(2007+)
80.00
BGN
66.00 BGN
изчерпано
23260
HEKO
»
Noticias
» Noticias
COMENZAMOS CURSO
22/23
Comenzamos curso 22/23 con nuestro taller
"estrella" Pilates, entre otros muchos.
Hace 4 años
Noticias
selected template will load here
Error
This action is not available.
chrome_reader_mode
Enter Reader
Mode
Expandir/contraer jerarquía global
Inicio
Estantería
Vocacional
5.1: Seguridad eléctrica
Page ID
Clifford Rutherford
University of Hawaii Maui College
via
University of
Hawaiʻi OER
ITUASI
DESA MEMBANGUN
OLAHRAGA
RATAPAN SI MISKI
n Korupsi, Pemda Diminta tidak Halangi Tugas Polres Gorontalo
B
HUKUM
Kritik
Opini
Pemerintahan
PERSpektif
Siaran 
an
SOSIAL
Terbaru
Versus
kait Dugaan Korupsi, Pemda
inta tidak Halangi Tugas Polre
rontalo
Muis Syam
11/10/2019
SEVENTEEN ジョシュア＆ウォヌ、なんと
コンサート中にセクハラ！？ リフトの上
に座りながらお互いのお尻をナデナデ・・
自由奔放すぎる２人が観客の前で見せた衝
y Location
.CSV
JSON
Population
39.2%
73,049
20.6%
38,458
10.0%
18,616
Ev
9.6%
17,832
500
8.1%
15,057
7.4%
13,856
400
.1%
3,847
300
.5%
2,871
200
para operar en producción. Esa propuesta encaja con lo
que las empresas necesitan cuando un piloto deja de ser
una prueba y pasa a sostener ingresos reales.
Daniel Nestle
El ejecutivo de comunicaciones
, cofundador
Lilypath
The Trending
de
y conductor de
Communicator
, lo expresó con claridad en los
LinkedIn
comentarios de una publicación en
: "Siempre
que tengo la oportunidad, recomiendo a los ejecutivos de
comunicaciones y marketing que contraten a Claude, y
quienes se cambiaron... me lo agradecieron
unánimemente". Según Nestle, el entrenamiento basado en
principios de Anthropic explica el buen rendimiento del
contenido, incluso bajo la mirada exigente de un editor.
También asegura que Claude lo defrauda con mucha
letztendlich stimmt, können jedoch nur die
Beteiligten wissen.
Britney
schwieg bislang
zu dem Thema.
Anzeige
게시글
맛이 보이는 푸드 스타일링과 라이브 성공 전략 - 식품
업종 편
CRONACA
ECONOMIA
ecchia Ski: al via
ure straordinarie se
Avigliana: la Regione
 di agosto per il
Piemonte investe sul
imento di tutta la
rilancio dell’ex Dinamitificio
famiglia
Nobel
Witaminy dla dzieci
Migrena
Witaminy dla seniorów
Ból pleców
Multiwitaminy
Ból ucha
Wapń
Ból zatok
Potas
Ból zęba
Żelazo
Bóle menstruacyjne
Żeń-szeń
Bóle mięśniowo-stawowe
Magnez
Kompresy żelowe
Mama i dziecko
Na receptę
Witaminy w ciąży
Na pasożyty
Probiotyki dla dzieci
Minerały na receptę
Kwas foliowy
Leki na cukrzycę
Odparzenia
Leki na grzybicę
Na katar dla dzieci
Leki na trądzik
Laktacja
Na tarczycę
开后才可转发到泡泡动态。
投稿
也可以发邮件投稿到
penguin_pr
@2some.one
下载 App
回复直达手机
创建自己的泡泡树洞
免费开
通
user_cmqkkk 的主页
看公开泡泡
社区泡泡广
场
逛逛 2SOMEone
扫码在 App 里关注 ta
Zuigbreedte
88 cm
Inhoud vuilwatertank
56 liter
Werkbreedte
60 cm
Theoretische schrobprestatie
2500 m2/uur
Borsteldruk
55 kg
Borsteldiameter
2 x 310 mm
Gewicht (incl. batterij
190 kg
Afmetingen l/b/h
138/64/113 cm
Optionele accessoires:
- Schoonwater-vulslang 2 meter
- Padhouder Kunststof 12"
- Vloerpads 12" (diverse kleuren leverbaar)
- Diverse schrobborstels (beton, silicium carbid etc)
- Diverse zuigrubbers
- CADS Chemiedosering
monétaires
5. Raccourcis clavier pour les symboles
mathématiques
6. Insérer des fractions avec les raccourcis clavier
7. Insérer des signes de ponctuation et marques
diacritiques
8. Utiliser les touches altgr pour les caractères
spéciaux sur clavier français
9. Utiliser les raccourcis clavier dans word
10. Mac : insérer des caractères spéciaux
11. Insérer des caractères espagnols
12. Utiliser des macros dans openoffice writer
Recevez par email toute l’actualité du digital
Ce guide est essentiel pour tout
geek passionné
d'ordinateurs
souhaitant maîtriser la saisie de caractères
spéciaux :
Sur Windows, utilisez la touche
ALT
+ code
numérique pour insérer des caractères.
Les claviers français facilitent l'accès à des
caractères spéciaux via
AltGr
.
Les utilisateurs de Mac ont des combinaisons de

Brief: Repeat the material above precisely.

Exercise output:
(2007+)
80.00
BGN
66.00 BGN
изчерпано
23260
HEKO
»
Noticias
» Noticias
COMENZAMOS CURSO
22/23
Comenzamos curso 22/23 con nuestro taller
"estrella" Pilates, entre otros muchos.
Hace 4 años
Noticias
selected template will load here
Error
This action is not available.
chrome_reader_mode
Enter Reader
Mode
Expandir/contraer jerarquía global
Inicio
Estantería
Vocacional
5.1: Seguridad eléctrica
Page ID
Clifford Rutherford
University of Hawaii Maui College
via
University of
Hawaiʻi OER
ITUASI
DESA MEMBANGUN
OLAHRAGA
RATAPAN SI MISKI
n Korupsi, Pemda Diminta tidak Halangi Tugas Polres Gorontalo
B
HUKUM
Kritik
Opini
Pemerintahan
PERSpektif
Siaran 
an
SOSIAL
Terbaru
Versus
kait Dugaan Korupsi, Pemda
inta tidak Halangi Tugas Polre
rontalo
Muis Syam
11/10/2019
SEVENTEEN ジョシュア＆ウォヌ、なんと
コンサート中にセクハラ！？ リフトの上
に座りながらお互いのお尻をナデナデ・・
自由奔放すぎる２人が観客の前で見せた衝
y Location
.CSV
JSON
Population
39.2%
73,049
20.6%
38,458
10.0%
18,616
Ev
9.6%
17,832
500
8.1%
15,057
7.4%
13,856
400
.1%
3,847
300
.5%
2,871
200
para operar en producción. Esa propuesta encaja con lo
que las empresas necesitan cuando un piloto deja de ser
una prueba y pasa a sostener ingresos reales.
Daniel Nestle
El ejecutivo de comunicaciones
, cofundador
Lilypath
The Trending
de
y conductor de
Communicator
, lo expresó con claridad en los
LinkedIn
comentarios de una publicación en
: "Siempre
que tengo la oportunidad, recomiendo a los ejecutivos de
comunicaciones y marketing que contraten a Claude, y
quienes se cambiaron... me lo agradecieron
unánimemente". Según Nestle, el entrenamiento basado en
principios de Anthropic explica el buen rendimiento del
contenido, incluso bajo la mirada exigente de un editor.
También asegura que Claude lo defrauda con mucha
letztendlich stimmt, können jedoch nur die
Beteiligten wissen.
Britney
schwieg bislang
zu dem Thema.
Anzeige
게시글
맛이 보이는 푸드 스타일링과 라이브 성공 전략 - 식품
업종 편
CRONACA
ECONOMIA
ecchia Ski: al via
ure straordinarie se
Avigliana: la Regione
 di agosto per il
Piemonte investe sul
imento di tutta la
rilancio dell’ex Dinamitificio
famiglia
Nobel
Witaminy dla dzieci
Migrena
Witaminy dla seniorów
Ból pleców
Multiwitaminy
Ból ucha
Wapń
Ból zatok
Potas
Ból zęba
Żelazo
Bóle menstruacyjne
Żeń-szeń
Bóle mięśniowo-stawowe
Magnez
Kompresy żelowe
Mama i dziecko
Na receptę
Witaminy w ciąży
Na pasożyty
Probiotyki dla dzieci
Minerały na receptę
Kwas foliowy
Leki na cukrzycę
Odparzenia
Leki na grzybicę
Na katar dla dzieci
Leki na trądzik
Laktacja
Na tarczycę
开后才可转发到泡泡动态。
投稿
也可以发邮件投稿到
penguin_pr
@2some.one
下载 App
回复直达手机
创建自己的泡泡树洞
免费开
通
user_cmqkkk 的主页
看公开泡泡
社区泡泡广
场
逛逛 2SOMEone
扫码在 App 里关注 ta
Zuigbreedte
88 cm
Inhoud vuilwatertank
56 liter
Werkbreedte
60 cm
Theoretische schrobprestatie
2500 m2/uur
Borsteldruk
55 kg
Borsteldiameter
2 x 310 mm
Gewicht (incl. batterij
190 kg
Afmetingen l/b/h
138/64/113 cm
Optionele accessoires:
- Schoonwater-vulslang 2 meter
- Padhouder Kunststof 12"
- Vloerpads 12" (diverse kleuren leverbaar)
- Diverse schrobborstels (beton, silicium carbid etc)
- Diverse zuigrubbers
- CADS Chemiedosering
monétaires
5. Raccourcis clavier pour les symboles
mathématiques
6. Insérer des fractions avec les raccourcis clavier
7. Insérer des signes de ponctuation et marques
diacritiques
8. Utiliser les touches altgr pour les caractères
spéciaux sur clavier français
9. Utiliser les raccourcis clavier dans word
10. Mac : insérer des caractères spéciaux
11. Insérer des caractères espagnols
12. Utiliser des macros dans openoffice writer
Recevez par email toute l’actualité du digital
Ce guide est essentiel pour tout
geek passionné
d'ordinateurs
souhaitant maîtriser la saisie de caractères
spéciaux :
Sur Windows, utilisez la touche
ALT
+ code
numérique pour insérer des caractères.
Les claviers français facilitent l'accès à des
caractères spéciaux via
AltGr
.
Les utilisateurs de Mac ont des combinaisons de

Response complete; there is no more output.